Data entries:
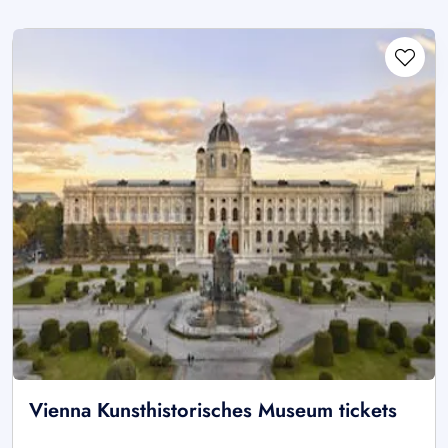
Vienna Kunsthistorisches Museum tickets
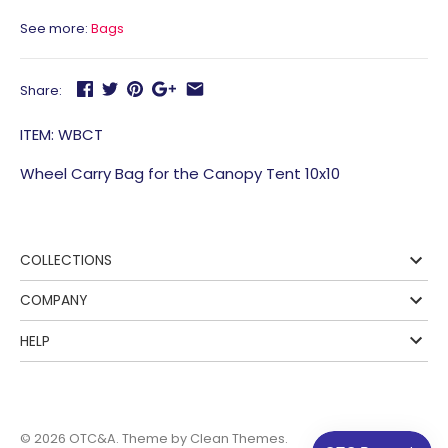
See more:
Bags
Share:
ITEM: WBCT
Wheel Carry Bag for the Canopy Tent 10x10
COLLECTIONS
COMPANY
HELP
© 2026
OTC&A
. Theme by
Clean Themes
.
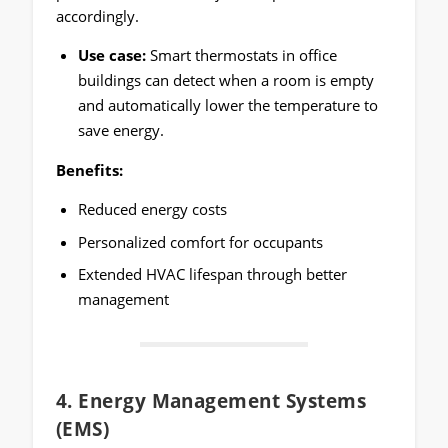
accordingly.
Use case:
Smart thermostats in office
buildings can detect when a room is empty
and automatically lower the temperature to
save energy.
Benefits:
Reduced energy costs
Personalized comfort for occupants
Extended HVAC lifespan through better
management
4.
Energy Management Systems
(EMS)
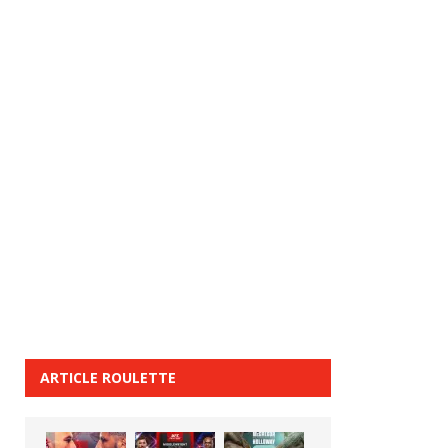
ARTICLE ROULETTE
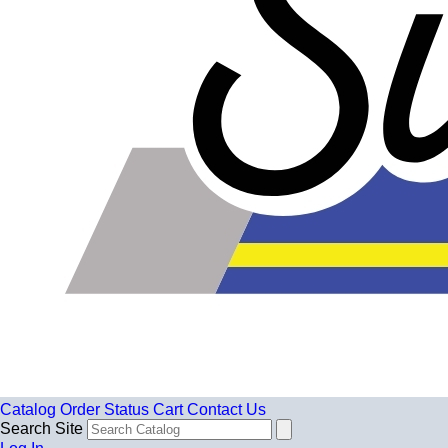
Catalog
Order Status
Cart
Contact Us
Search Site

Activity:
Before printing the records again, strip out the pictures; change nothing else.

Solution for this problem:
Vienna Kunsthistorisches Museum tickets
See more:
Bags
Share:
ITEM: WBCT
Wheel Carry Bag for the Canopy Tent 10x10
COLLECTIONS
COMPANY
HELP
© 2026
OTC&A
. Theme by
Clean Themes
.
accordingly.
Use case:
Smart thermostats in office
buildings can detect when a room is empty
and automatically lower the temperature to
save energy.
Benefits:
Reduced energy costs
Personalized comfort for occupants
Extended HVAC lifespan through better
management
4.
Energy Management Systems
(EMS)
ARTICLE ROULETTE
Catalog
Order Status
Cart
Contact Us
Search Site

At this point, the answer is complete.